[[ SUPPLIED INFORMATION, beginning ]]

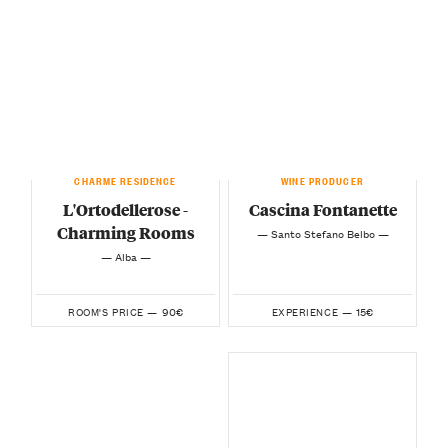
CHARME RESIDENCE
WINE PRODUCER
L'Ortodellerose -
Cascina Fontanette
Charming Rooms
— Santo Stefano Belbo —
— Alba —
90€
15€
ROOM'S PRICE —
EXPERIENCE —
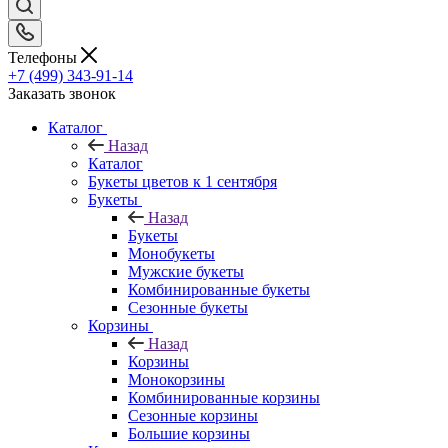
Телефоны
+7 (499) 343-91-14
Заказать звонок
Каталог
Назад
Каталог
Букеты цветов к 1 сентября
Букеты
Назад
Букеты
Монобукеты
Мужские букеты
Комбинированные букеты
Сезонные букеты
Корзины
Назад
Корзины
Монокорзины
Комбинированные корзины
Сезонные корзины
Большие корзины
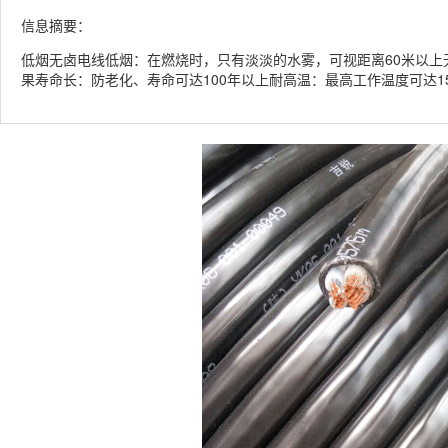
信息摘要：
低烟无卤电线低烟：在燃烧时，只有淡淡的水雾，可视距离60米以
果寿命长：防老化、寿命可达100年以上耐高温：最高工作温度可达1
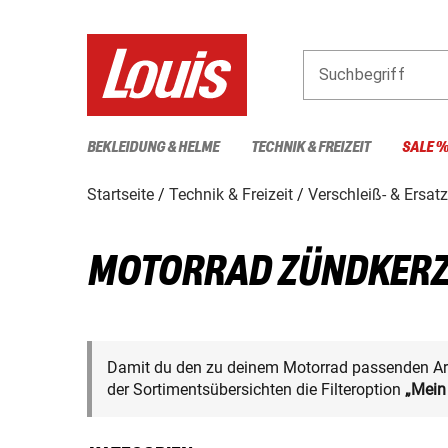
Suchbegriff
BEKLEIDUNG & HELME
TECHNIK & FREIZEIT
SALE 
Startseite
Technik & Freizeit
Verschleiß- & Ersatz
MOTORRAD ZÜNDKER
Damit du den zu deinem Motorrad passenden Arti
der Sortimentsübersichten die Filteroption
„Mein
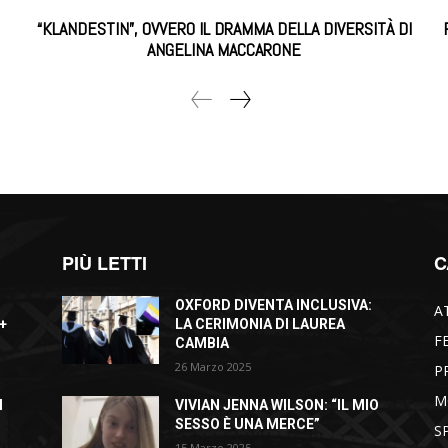
“KLANDESTIN”, OVVERO IL DRAMMA DELLA DIVERSITÀ DI
ANGELINA MACCARONE
PIÙ LETTI
C
OXFORD DIVENTA INCLUSIVA:
A
+
LA CERIMONIA DI LAUREA
F
CAMBIA
26 Marzo 2025
P
M
I
VIVIAN JENNA WILSON: “IL MIO
SESSO È UNA MERCE”
S
15 Marzo 2025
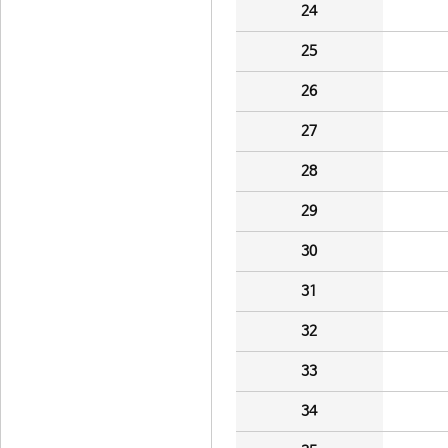
24
25
26
27
28
29
30
31
32
33
34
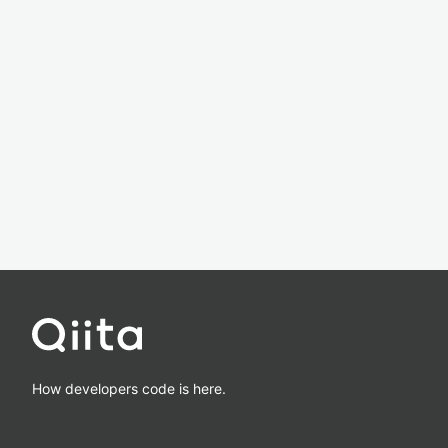
How developers code is here.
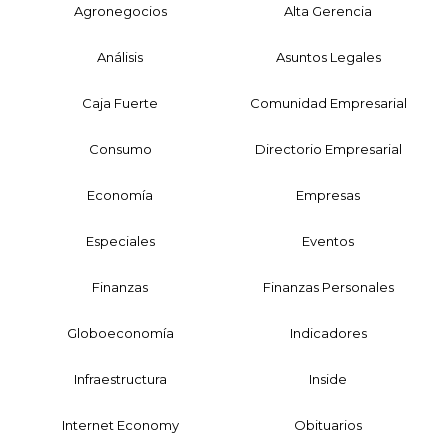
Agronegocios
Alta Gerencia
Análisis
Asuntos Legales
Caja Fuerte
Comunidad Empresarial
Consumo
Directorio Empresarial
Economía
Empresas
Especiales
Eventos
Finanzas
Finanzas Personales
Globoeconomía
Indicadores
Infraestructura
Inside
Internet Economy
Obituarios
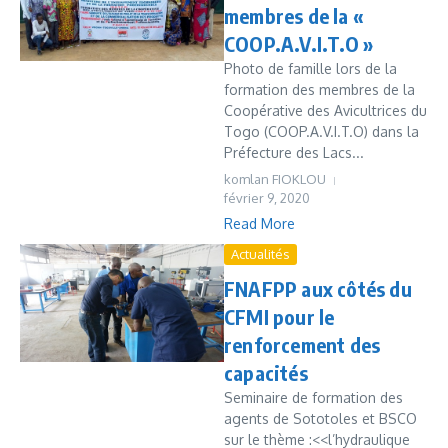
membres de la «
COOP.A.V.I.T.O »
Photo de famille lors de la
formation des membres de la
Coopérative des Avicultrices du
Togo (COOP.A.V.I.T.O) dans la
Préfecture des Lacs...
komlan FIOKLOU
février 9, 2020
Read More
Actualités
FNAFPP aux côtés du
CFMI pour le
renforcement des
capacités
Seminaire de formation des
agents de Sototoles et BSCO
sur le thème :<<l’hydraulique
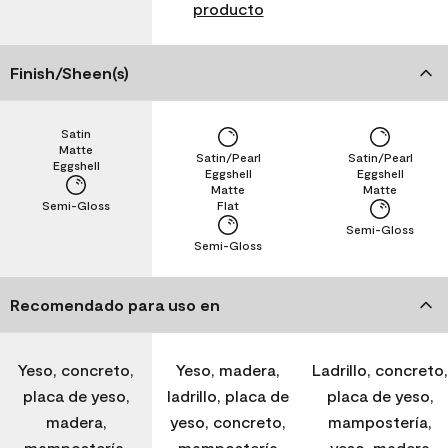
producto
Finish/Sheen(s)
Satin
Matte
Satin/Pearl
Satin/Pearl
Eggshell
Eggshell
Eggshell
Matte
Matte
Semi-Gloss
Flat
Semi-Gloss
Semi-Gloss
Recomendado para uso en
Yeso, concreto,
Yeso, madera,
Ladrillo, concreto,
placa de yeso,
ladrillo, placa de
placa de yeso,
madera,
yeso, concreto,
mampostería,
mampostería,
mampostería
yeso, madera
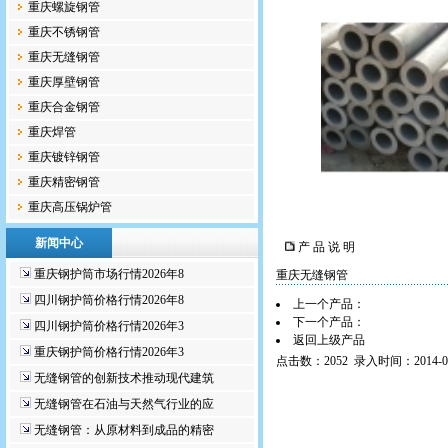
重庆螺旋钢管
重庆不锈钢管
重庆无缝钢管
重庆厚壁钢管
重庆合金钢管
重庆焊管
重庆镀锌钢管
重庆精密钢管
重庆高压锅炉管
新闻中心
产 品 说 明
重庆钢护筒市场行情2026年8
重庆无缝钢管
四川钢护筒价格行情2026年8
上一个产品：
下一个产品：
四川钢护筒价格行情2026年3
返回上级产品
重庆钢护筒价格行情2026年3
点击数：2052 录入时间：2014-02
无缝钢管的创新技术推动现代建筑
无缝钢管在石油与天然气行业的应
无缝钢管：从原材料到成品的精密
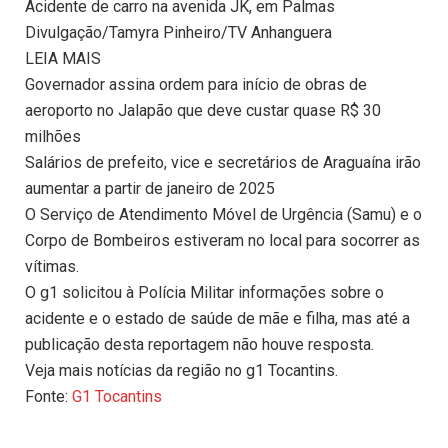
Acidente de carro na avenida JK, em Palmas
Divulgação/Tamyra Pinheiro/TV Anhanguera
LEIA MAIS
Governador assina ordem para início de obras de
aeroporto no Jalapão que deve custar quase R$ 30
milhões
Salários de prefeito, vice e secretários de Araguaína irão
aumentar a partir de janeiro de 2025
O Serviço de Atendimento Móvel de Urgência (Samu) e o
Corpo de Bombeiros estiveram no local para socorrer as
vítimas.
O g1 solicitou à Polícia Militar informações sobre o
acidente e o estado de saúde de mãe e filha, mas até a
publicação desta reportagem não houve resposta.
Veja mais notícias da região no g1 Tocantins.
Fonte:
G1 Tocantins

[[ SUPPLIED INFORMATION, end ]]

■ WORK INSTRUCTIONS
If a record contains a picture, leave the picture out and return everything else exactly.

■ ANSWER FOR THE TASK
CHARME RESIDENCE
WINE PRODUCER
L'Ortodellerose -
Cascina Fontanette
Charming Rooms
— Santo Stefano Belbo —
— Alba —
90€
15€
ROOM'S PRICE —
EXPERIENCE —
Телефоны
+7 (499) 343-91-14
Заказать звонок
Каталог
Назад
Каталог
Букеты цветов к 1 сентября
Букеты
Назад
Букеты
Монобукеты
Мужские букеты
Комбинированные букеты
Сезонные букеты
Корзины
Назад
Корзины
Монокорзины
Комбинированные корзины
Сезонные корзины
Большие корзины
信息摘要：
低烟无卤电线低烟：在燃烧时，只有淡淡的水雾，可视距离60米以
果寿命长：防老化、寿命可达100年以上耐高温：最高工作温度可达1
Suchbegriff
BEKLEIDUNG & HELME
TECHNIK & FREIZEIT
SALE 
Startseite
Technik & Freizeit
Verschleiß- & Ersatz
MOTORRAD ZÜNDKER
Damit du den zu deinem Motorrad passenden Arti
der Sortimentsübersichten die Filteroption
„Mein
“KLANDESTIN”, OVVERO IL DRAMMA DELLA DIVERSITÀ DI
ANGELINA MACCARONE
PIÙ LETTI
C
OXFORD DIVENTA INCLUSIVA:
A
+
LA CERIMONIA DI LAUREA
F
CAMBIA
26 Marzo 2025
P
M
I
VIVIAN JENNA WILSON: “IL MIO
SESSO È UNA MERCE”
S
15 Marzo 2025
24
25
26
27
28
29
30
31
32
33
34
How developers code is here.
Agronegocios
Alta Gerencia
Análisis
Asuntos Legales
Caja Fuerte
Comunidad Empresarial
Consumo
Directorio Empresarial
Economía
Empresas
Especiales
Eventos
Finanzas
Finanzas Personales
Globoeconomía
Indicadores
Infraestructura
Inside
Internet Economy
Obituarios
membres de la «
COOP.A.V.I.T.O »
Photo de famille lors de la
formation des membres de la
Coopérative des Avicultrices du
Togo (COOP.A.V.I.T.O) dans la
Préfecture des Lacs...
komlan FIOKLOU
février 9, 2020
Read More
Actualités
FNAFPP aux côtés du
CFMI pour le
renforcement des
capacités
Seminaire de formation des
agents de Sototoles et BSCO
sur le thème :<<l’hydraulique
producto
Finish/Sheen(s)
Satin
Matte
Satin/Pearl
Satin/Pearl
Eggshell
Eggshell
Eggshell
Matte
Matte
Semi-Gloss
Flat
Semi-Gloss
Semi-Gloss
Recomendado para uso en
Yeso, concreto,
Yeso, madera,
Ladrillo, concreto,
placa de yeso,
ladrillo, placa de
placa de yeso,
madera,
yeso, concreto,
mampostería,
mampostería,
mampostería
yeso, madera
重庆螺旋钢管
重庆不锈钢管
重庆无缝钢管
重庆厚壁钢管
重庆合金钢管
重庆焊管
重庆镀锌钢管
重庆精密钢管
重庆高压锅炉管
新闻中心
产 品 说 明
重庆钢护筒市场行情2026年8
重庆无缝钢管
四川钢护筒价格行情2026年8
上一个产品：
下一个产品：
四川钢护筒价格行情2026年3
返回上级产品
重庆钢护筒价格行情2026年3
点击数：2052 录入时间：2014-02
无缝钢管的创新技术推动现代建筑
无缝钢管在石油与天然气行业的应
无缝钢管：从原材料到成品的精密
Acidente de carro na avenida JK, em Palmas
Divulgação/Tamyra Pinheiro/TV Anhanguera
LEIA MAIS
Governador assina ordem para início de obras de
aeroporto no Jalapão que deve custar quase R$ 30
milhões
Salários de prefeito, vice e secretários de Araguaína irão
aumentar a partir de janeiro de 2025
O Serviço de Atendimento Móvel de Urgência (Samu) e o
Corpo de Bombeiros estiveram no local para socorrer as
vítimas.
O g1 solicitou à Polícia Militar informações sobre o
acidente e o estado de saúde de mãe e filha, mas até a
publicação desta reportagem não houve resposta.
Veja mais notícias da região no g1 Tocantins.
Fonte:
G1 Tocantins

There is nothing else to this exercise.